• TASK TO COMPLETE
Could you copy each line of the entries that contains "Focus"?

[Document layout detection data]

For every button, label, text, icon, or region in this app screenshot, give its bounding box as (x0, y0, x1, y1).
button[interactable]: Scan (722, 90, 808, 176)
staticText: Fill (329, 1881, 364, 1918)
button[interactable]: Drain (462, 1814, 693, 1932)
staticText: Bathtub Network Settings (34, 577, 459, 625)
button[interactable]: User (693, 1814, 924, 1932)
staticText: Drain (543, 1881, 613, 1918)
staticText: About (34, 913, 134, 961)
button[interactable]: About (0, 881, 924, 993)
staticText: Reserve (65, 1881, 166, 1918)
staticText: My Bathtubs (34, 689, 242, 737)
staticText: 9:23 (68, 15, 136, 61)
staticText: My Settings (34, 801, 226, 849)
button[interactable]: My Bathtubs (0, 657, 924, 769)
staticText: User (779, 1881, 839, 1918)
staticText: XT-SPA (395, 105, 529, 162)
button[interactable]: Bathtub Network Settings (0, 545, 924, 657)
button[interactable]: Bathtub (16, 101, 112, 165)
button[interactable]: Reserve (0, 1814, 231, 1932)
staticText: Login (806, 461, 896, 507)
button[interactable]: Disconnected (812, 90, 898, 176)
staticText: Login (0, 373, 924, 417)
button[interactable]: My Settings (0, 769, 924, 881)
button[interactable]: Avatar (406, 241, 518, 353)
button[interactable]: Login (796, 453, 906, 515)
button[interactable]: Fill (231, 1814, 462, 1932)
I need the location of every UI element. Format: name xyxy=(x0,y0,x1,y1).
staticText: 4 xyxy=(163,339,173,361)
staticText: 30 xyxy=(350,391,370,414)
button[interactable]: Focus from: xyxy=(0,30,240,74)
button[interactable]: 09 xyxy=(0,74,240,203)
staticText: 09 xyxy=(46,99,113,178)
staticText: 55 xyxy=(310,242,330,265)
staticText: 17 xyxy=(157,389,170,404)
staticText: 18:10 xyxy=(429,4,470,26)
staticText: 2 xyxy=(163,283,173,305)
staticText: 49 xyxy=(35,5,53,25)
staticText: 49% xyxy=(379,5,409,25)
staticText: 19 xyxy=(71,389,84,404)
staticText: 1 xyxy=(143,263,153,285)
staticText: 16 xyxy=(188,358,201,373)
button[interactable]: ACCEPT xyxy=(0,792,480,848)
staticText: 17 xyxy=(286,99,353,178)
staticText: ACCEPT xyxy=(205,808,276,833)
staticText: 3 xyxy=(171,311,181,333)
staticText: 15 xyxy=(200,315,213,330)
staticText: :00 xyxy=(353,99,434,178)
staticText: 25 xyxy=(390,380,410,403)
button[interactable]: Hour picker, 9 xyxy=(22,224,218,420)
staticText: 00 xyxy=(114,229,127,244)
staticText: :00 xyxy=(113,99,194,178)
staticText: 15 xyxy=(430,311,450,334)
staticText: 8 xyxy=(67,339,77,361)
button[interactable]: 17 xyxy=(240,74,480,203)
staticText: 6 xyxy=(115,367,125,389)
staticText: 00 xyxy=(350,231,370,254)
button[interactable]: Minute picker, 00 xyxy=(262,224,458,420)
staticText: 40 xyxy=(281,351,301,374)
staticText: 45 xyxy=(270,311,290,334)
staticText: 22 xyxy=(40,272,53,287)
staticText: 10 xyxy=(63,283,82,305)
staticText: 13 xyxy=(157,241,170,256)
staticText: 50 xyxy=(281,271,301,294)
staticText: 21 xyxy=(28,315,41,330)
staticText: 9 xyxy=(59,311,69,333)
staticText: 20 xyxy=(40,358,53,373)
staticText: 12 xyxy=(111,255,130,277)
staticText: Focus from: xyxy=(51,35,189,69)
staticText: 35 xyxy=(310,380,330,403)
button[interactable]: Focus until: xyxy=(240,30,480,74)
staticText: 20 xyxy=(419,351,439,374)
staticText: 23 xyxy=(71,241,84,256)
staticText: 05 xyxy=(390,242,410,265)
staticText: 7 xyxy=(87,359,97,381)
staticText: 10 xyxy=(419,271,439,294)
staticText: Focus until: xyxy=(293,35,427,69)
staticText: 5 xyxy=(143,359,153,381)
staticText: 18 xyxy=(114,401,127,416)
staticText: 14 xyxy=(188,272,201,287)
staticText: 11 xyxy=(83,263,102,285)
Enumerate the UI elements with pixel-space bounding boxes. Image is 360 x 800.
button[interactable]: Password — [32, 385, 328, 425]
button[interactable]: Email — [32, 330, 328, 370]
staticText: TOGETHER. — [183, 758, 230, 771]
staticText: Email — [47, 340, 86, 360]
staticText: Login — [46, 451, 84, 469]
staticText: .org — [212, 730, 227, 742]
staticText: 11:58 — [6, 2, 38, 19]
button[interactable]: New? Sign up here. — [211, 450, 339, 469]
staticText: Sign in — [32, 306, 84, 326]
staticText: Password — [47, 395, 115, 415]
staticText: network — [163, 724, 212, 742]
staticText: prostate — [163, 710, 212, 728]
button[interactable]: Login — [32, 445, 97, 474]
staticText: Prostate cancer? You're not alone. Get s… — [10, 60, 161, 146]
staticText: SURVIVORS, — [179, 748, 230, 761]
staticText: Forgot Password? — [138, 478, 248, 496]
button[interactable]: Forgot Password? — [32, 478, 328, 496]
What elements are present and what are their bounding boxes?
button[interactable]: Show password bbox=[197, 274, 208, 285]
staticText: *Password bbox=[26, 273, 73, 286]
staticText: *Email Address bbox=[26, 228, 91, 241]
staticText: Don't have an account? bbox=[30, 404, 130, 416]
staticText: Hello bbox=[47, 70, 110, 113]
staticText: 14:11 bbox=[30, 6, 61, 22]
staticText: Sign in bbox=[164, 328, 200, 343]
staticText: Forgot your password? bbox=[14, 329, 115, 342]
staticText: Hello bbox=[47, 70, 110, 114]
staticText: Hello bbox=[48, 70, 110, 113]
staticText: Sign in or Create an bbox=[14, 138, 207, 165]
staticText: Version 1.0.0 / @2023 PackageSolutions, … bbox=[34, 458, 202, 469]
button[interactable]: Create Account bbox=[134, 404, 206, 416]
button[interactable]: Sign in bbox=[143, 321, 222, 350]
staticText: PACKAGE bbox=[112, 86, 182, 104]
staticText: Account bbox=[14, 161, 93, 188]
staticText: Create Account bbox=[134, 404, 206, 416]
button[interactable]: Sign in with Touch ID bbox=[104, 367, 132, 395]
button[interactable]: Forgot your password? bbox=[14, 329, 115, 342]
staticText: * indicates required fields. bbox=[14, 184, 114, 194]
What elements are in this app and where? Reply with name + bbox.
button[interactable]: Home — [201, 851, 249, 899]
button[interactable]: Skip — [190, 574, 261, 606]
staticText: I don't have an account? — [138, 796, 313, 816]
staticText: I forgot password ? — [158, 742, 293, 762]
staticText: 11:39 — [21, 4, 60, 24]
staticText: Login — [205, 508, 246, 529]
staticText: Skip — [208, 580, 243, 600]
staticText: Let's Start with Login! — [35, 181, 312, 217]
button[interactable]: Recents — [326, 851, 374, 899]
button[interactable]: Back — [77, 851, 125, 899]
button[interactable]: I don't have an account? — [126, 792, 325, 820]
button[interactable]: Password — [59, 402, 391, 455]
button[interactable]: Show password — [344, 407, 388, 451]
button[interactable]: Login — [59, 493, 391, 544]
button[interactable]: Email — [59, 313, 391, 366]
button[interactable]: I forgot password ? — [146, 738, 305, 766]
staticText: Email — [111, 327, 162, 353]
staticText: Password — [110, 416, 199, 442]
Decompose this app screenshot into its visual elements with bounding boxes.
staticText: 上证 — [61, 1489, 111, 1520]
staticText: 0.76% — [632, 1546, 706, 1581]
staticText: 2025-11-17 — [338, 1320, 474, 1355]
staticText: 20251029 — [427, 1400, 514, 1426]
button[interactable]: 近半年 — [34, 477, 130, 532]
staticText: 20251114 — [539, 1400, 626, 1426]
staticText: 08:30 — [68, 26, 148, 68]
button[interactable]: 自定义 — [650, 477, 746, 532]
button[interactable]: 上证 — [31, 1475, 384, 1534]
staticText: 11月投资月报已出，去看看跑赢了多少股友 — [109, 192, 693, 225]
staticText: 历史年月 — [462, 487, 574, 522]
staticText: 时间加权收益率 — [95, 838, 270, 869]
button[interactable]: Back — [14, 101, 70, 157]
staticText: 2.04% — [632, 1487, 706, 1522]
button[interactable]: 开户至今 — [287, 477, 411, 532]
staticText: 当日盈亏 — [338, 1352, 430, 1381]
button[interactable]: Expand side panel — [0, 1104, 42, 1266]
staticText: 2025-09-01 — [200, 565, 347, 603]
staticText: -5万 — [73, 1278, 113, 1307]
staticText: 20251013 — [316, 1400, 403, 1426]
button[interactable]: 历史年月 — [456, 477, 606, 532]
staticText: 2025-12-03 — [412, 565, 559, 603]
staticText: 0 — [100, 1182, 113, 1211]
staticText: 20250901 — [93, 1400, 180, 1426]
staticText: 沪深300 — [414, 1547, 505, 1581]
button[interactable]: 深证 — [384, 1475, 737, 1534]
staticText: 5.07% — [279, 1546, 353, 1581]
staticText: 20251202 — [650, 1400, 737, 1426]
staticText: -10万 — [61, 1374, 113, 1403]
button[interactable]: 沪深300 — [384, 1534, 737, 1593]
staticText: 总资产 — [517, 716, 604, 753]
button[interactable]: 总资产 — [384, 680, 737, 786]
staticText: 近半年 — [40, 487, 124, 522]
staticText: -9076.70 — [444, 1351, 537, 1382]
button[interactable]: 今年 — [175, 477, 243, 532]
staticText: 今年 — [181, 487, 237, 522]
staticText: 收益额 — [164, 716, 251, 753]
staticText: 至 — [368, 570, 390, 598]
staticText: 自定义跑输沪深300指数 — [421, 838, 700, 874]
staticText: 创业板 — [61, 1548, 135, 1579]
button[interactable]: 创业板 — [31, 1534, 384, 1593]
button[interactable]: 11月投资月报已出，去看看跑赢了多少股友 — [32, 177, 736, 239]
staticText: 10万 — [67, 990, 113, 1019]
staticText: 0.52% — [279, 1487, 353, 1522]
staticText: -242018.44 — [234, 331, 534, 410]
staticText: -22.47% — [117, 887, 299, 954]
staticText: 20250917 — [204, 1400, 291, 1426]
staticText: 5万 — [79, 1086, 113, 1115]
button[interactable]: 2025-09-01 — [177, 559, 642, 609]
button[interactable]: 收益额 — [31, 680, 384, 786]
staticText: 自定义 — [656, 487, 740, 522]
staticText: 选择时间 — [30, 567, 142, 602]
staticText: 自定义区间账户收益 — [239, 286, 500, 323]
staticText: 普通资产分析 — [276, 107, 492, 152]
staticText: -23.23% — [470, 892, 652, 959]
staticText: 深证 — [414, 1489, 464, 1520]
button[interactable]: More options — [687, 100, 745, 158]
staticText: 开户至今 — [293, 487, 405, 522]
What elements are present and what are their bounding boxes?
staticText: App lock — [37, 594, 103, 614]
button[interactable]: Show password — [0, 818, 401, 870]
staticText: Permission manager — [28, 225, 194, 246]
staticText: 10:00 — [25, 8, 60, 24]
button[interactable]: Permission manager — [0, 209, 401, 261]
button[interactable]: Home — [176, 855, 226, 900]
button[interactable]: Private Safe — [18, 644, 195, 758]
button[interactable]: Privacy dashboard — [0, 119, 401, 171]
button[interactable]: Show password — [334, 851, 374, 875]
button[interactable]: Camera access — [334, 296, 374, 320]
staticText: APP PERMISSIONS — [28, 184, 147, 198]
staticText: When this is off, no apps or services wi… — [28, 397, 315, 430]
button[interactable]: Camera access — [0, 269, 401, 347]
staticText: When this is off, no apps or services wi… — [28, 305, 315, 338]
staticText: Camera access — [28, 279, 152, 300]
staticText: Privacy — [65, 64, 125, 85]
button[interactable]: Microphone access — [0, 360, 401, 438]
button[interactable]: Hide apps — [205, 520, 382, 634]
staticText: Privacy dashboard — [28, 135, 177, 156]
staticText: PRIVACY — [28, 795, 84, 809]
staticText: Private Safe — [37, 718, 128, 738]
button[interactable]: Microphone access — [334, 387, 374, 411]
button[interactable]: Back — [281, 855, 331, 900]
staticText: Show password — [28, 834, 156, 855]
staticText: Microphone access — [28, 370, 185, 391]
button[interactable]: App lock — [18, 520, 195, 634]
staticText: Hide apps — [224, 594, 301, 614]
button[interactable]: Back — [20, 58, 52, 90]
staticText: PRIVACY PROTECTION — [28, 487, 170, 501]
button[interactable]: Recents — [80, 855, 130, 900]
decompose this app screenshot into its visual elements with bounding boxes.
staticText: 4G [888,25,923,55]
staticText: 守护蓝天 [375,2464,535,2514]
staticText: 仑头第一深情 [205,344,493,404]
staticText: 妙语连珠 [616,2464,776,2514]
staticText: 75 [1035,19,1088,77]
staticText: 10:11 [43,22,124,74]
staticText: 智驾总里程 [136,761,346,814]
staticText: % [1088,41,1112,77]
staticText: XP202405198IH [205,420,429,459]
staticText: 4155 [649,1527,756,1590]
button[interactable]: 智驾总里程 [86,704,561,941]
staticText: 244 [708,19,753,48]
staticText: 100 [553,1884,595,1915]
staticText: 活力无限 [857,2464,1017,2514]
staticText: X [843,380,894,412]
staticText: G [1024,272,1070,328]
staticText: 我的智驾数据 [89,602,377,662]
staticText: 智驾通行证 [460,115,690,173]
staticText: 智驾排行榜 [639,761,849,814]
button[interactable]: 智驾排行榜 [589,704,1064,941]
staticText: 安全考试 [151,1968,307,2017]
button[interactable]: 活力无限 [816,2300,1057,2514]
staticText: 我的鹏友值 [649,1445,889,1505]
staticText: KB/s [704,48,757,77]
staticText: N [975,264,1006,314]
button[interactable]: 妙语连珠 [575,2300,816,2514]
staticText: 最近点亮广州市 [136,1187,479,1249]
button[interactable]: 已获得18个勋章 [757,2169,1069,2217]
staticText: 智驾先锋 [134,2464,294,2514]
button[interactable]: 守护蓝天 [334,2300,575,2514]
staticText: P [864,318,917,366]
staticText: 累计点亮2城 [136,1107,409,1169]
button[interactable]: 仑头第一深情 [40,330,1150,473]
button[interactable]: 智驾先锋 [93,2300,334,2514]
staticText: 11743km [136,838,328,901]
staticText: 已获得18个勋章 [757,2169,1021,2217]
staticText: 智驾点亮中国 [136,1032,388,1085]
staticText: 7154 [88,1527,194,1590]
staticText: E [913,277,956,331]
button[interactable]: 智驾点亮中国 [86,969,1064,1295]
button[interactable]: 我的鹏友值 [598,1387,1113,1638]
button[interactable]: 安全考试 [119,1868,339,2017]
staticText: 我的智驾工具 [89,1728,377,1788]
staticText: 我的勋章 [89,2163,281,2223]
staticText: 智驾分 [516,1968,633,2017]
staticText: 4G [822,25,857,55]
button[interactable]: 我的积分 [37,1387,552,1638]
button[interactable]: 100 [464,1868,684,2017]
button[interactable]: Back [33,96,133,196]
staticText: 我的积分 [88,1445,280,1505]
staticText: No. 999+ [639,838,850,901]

• SOLUTION TO THE PROBLEM
button[interactable]: Focus from: xyxy=(0,30,240,74)
staticText: Focus from: xyxy=(51,35,189,69)
button[interactable]: Focus until: xyxy=(240,30,480,74)
staticText: Focus until: xyxy=(293,35,427,69)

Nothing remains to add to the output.